What you need to do:
All lines from the start of the listing below through the line containing "İstanbul Namaz Vakitleri" are to be written out again exactly, and no others.

Data supplied:
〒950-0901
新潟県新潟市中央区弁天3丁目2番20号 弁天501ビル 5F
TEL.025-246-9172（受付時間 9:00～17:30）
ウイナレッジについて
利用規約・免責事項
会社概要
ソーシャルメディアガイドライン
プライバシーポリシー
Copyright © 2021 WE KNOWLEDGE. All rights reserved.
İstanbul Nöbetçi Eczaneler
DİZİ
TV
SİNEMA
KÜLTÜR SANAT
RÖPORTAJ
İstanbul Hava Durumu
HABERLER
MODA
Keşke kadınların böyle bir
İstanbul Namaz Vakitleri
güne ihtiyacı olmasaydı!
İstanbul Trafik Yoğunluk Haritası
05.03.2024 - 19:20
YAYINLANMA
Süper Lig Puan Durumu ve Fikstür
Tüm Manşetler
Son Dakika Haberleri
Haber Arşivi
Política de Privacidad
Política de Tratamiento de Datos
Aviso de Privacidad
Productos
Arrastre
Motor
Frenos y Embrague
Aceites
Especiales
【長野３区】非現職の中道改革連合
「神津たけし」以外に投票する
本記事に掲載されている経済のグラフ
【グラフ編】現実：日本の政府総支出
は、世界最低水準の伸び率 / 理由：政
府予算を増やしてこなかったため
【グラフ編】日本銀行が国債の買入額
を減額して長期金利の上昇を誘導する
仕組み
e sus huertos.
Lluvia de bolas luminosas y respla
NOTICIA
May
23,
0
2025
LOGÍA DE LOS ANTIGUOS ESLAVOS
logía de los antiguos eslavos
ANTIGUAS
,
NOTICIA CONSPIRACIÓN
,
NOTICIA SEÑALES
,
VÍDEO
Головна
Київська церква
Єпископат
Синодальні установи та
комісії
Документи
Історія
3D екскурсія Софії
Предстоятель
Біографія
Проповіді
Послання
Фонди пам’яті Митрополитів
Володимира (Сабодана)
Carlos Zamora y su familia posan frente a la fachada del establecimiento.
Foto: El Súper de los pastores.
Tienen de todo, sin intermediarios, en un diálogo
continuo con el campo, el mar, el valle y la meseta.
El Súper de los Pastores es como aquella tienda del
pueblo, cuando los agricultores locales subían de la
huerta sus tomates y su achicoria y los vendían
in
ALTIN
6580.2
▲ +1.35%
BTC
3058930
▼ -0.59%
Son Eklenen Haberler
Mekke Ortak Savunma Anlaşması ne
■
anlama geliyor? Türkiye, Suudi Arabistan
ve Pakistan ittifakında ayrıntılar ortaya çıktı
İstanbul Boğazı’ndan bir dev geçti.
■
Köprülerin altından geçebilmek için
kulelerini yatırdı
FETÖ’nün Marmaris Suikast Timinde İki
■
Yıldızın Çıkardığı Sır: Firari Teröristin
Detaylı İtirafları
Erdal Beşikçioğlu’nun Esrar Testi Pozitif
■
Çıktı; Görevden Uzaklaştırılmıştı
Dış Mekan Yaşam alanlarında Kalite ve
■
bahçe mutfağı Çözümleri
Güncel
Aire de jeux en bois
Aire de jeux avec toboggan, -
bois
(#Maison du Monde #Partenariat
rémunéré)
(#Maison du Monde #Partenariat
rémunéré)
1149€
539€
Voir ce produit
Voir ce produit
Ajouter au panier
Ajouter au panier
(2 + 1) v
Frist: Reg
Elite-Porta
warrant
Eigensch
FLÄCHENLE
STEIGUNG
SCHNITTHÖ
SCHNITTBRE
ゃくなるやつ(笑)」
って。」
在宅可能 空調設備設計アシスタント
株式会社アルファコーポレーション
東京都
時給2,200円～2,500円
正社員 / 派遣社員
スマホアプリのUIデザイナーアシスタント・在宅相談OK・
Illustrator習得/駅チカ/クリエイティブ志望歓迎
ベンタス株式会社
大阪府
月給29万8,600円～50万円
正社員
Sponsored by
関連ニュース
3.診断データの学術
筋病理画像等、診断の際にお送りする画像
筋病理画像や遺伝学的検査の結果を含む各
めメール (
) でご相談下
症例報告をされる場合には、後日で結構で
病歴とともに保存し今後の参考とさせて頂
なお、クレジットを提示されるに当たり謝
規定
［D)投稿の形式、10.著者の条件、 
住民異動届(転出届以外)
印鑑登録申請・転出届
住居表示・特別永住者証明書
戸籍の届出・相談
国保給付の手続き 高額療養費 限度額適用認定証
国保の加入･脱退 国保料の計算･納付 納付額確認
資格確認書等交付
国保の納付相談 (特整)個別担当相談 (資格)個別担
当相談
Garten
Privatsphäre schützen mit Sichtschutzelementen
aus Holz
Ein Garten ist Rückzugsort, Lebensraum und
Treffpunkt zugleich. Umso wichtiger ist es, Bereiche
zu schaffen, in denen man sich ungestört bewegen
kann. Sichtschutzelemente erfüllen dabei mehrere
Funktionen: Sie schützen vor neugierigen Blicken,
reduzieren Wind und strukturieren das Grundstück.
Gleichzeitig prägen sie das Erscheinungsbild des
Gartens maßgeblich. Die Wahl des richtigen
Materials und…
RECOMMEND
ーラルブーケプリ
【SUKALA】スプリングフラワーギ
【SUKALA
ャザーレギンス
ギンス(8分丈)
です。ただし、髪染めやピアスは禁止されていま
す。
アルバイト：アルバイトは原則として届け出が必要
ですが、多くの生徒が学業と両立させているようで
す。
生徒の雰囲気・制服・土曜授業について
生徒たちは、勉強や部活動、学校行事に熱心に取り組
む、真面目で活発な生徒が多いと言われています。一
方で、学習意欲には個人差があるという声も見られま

Output:
〒950-0901
新潟県新潟市中央区弁天3丁目2番20号 弁天501ビル 5F
TEL.025-246-9172（受付時間 9:00～17:30）
ウイナレッジについて
利用規約・免責事項
会社概要
ソーシャルメディアガイドライン
プライバシーポリシー
Copyright © 2021 WE KNOWLEDGE. All rights reserved.
İstanbul Nöbetçi Eczaneler
DİZİ
TV
SİNEMA
KÜLTÜR SANAT
RÖPORTAJ
İstanbul Hava Durumu
HABERLER
MODA
Keşke kadınların böyle bir
İstanbul Namaz Vakitleri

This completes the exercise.